LE SOUHAIT DE MARIN KARMITZ

Pour diriger le centre d'art "du bas", une personne travaille sur la question depuis quelques mois. Il s'agit de Catherine Grenier, qui travaille au... Centre Pompidou. Elle a conçu un projet, et elle comptait ouvrir partiellement ce nouvel espace en 2012 pour le compte de Beaubourg. "Si elle est nommée, il est clair qu'elle devra quitter le Centre Pompidou", dit-on à l'Elysée.

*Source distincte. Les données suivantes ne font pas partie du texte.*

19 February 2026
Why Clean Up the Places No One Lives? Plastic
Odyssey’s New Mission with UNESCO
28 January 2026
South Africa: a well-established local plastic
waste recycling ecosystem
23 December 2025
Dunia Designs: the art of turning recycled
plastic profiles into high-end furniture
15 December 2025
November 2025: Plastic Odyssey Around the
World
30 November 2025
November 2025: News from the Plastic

Une annonce, faite le 7 mai au Palais de Tokyo, devrait donner encore plus de relief à ce projet présidentiel : créer une "colline des arts" autour du Trocadéro. Elle associera quatre lieux géographiquement proches : le Palais de Tokyo, le Musée d'art moderne de la Ville de Paris (en face du Palais), la Cité de l'architecture et du patrimoine (Palais du Trocadéro) et le Musée du quai Branly (en face de la colline, et dédié aux arts premiers).

La "colline des arts" consiste pour l'instant en une simple convention tarifaire, pour un an, visant à attirer les touristes : le visiteur qui achète un billet dans un des quatre lieux peut, dans les cinq jours, en visiter deux autres à moitié prix, et le quatrième gratuitement. Mais l'Elysée aimerait aller plus loin et imaginer "une synergie artistique pour faire vivre cette colline des arts".

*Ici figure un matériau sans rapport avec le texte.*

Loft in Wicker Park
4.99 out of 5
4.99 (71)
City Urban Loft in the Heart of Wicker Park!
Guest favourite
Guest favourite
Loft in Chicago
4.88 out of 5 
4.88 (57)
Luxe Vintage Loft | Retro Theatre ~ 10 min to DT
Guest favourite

"Il y a des partenariats à développer", confirme Fabrice Hergott, directeur du Musée d'art moderne de la Ville de Paris. Il ajoute que Marin Karmitz est venu lui parler de ce projet. Le producteur de cinéma pilote depuis février un Conseil pour la création artistique, installé par M. Sarkozy, dans le but de faire bouger le paysage culturel. L'Elysée et M. Karmitz aimeraient que le Palais de Tokyo, avec ses espaces vides, serve à fédérer et à animer cette "colline des arts", qu'il en soit "le coeur".